# TWI alert---sending in test kits may affect your right to mail frogs...



## earthfrog (May 18, 2008)

From Ron with TWI:

"TWI has been receiving quite a bit of encouragement from folks in the amphibian conservation realm the last few days (given this proposed rule change) to have the [chytrid] kits analyzed and results received ASAP so they can be submitted when the public comment session opens. Our ability to provide this information, however, relies solely upon participants sending in their kits in an extremely fast manner. If we wait too long, we will miss our window and opportunity to submit accurate and scientifically sound data. "
__________________

This means that if you send in your kits, the protagonists for supporting amphibian rights can have a reliable idea of how prevalent the chytrid actually is, and will be better able to defend our right in the political realm. So get around to it, send in the kits ASAP and don't worry about any personal issue regarding the results. To protect our right and our frogs, send in the kits you were issued!


----------



## Julio (Oct 8, 2007)

how many are still left to be returned?


----------



## earthfrog (May 18, 2008)

Julio said:


> how many are still left to be returned?


I wish I knew. I only know they don't have the minimum amount needed to send them in. Ron knows better on that. They only needed 50 if I remember right---they got far fewer than that. I think they sent out over 100. This is from my memory, which isn't perfect, so someone else chime in w/better numbers if you know better.


----------



## christina hanson (Feb 16, 2004)

Actually we would like to have 100 back, we have received just over 50. Well over 100 were mailed out.

Mike is working himself into a grave (my opinion) but hopes to get another batch out in the coming weeks. 

As noted before, we're doing the best we can with a very small volunteer force, thanks to everyone who has propped up this study, we are confident that it still will become feasible and we will have data to use to comment on pending rule changes.

Christina


----------



## Julio (Oct 8, 2007)

wow, my guess is that in the future tests to be sent out, have them pay for it, they took advantage of the fact that it was free and never bothered to do it.


----------



## frogface (Feb 20, 2010)

Julio said:


> wow, my guess is that in the future tests to be sent out, have them pay for it, they took advantage of the fact that it was free and never bothered to do it.

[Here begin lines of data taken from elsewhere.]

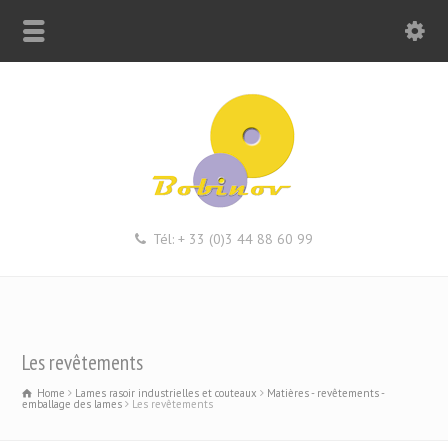
Tél: + 33 (0)3 44 88 60 99
Les revêtements
Home
Lames rasoir industrielles et couteaux
Matières - revêtements -
emballage des lames
Les revêtements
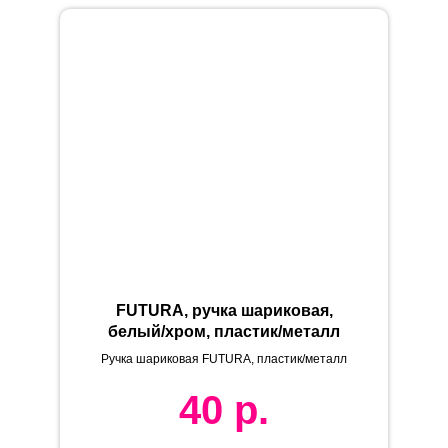
FUTURA, ручка шариковая,
белый/хром, пластик/металл
Ручка шариковая FUTURA, пластик/металл
40
р.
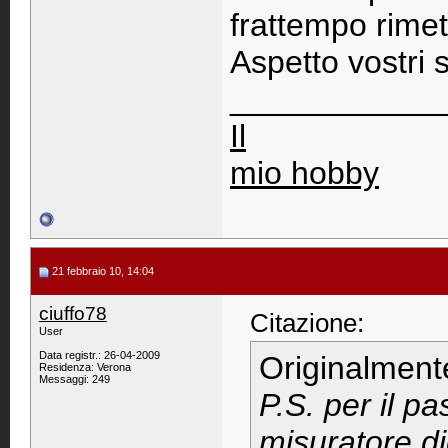
frattempo rimett
Aspetto vostri
____________
Il
mio hobby
21 febbraio 10, 14:04
ciuffo78
Citazione:
User
Data registr.: 26-04-2009
Originalment
Residenza: Verona
Messaggi: 249
P.S. per il p
misuratore di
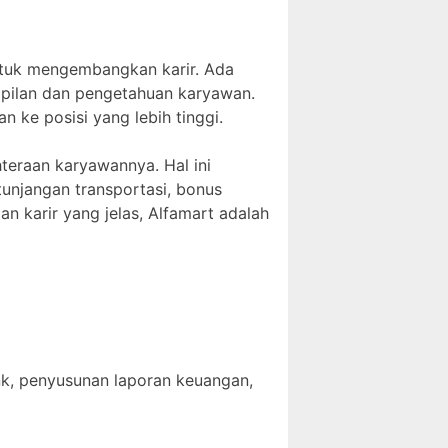
ntuk mengembangkan karir. Ada
pilan dan pengetahuan karyawan.
 ke posisi yang lebih tinggi.
teraan karyawannya. Hal ini
tunjangan transportasi, bonus
n karir yang jelas, Alfamart adalah
nk, penyusunan laporan keuangan,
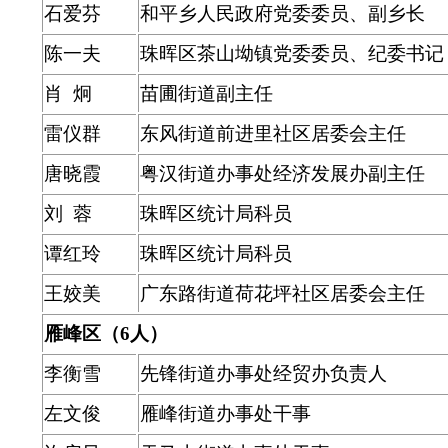
石爱芬
和平乡人民政府党委委员、副乡长
陈一夫
珠晖区茶山坳镇党委委员、纪委书记
肖 炯
苗圃街道副主任
雷仪群
东风街道前进里社区居委会主任
唐晓霞
粤汉街道办事处经济发展办副主任
刘 蓉
珠晖区统计局科员
谭红玲
珠晖区统计局科员
王姣美
广东路街道荷花坪社区居委会主任
雁峰区（6人）
李衡雪
先锋街道办事处经贸办负责人
左文俊
雁峰街道办事处干事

That's a good idea. I would pay for a test. Peace of mind plus helping the study=worth it.


----------



## thedude (Nov 28, 2007)

frogface said:


> That's a good idea. I would pay for a test. Peace of mind plus helping the study=worth it.


i agree. i wouldnt mind paying.


----------



## christina hanson (Feb 16, 2004)

Julio said:


> wow, my guess is that in the future tests to be sent out, have them pay for it, they took advantage of the fact that it was free and never bothered to do it.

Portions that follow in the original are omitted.